DATA LISTING:
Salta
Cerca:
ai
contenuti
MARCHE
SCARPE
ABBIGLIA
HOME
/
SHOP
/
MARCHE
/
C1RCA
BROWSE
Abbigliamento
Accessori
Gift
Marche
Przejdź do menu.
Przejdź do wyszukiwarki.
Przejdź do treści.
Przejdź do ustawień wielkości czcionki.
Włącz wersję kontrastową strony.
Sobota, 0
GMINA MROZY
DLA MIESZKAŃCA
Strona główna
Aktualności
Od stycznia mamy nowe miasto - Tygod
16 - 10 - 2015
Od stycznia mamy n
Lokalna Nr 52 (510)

...

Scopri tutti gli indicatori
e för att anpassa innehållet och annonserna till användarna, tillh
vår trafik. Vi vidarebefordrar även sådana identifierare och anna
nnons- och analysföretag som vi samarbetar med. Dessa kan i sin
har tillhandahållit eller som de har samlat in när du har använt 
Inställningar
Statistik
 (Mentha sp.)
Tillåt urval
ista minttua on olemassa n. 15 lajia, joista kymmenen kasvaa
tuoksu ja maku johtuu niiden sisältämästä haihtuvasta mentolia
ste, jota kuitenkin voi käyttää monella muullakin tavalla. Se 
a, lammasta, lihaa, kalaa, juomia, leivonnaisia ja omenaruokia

--

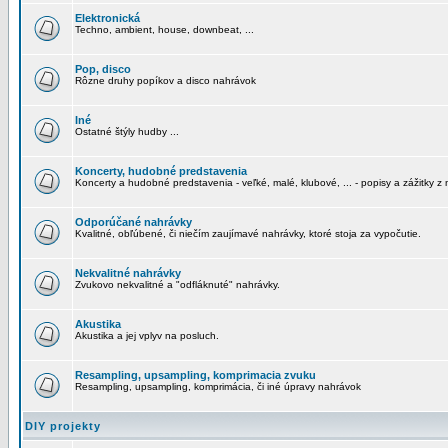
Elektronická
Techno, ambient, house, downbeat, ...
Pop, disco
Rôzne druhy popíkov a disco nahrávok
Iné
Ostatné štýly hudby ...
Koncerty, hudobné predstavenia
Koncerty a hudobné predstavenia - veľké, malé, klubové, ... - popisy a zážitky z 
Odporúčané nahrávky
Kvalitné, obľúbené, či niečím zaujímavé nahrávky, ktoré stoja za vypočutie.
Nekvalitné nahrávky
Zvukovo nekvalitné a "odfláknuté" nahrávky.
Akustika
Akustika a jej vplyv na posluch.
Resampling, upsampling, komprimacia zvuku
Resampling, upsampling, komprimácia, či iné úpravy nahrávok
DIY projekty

WORK TO COMPLETE: Check each line in the entries above for the string "nahrávok", then give the number of matching lines alone.

OUTPUT FOR THIS TASK: 2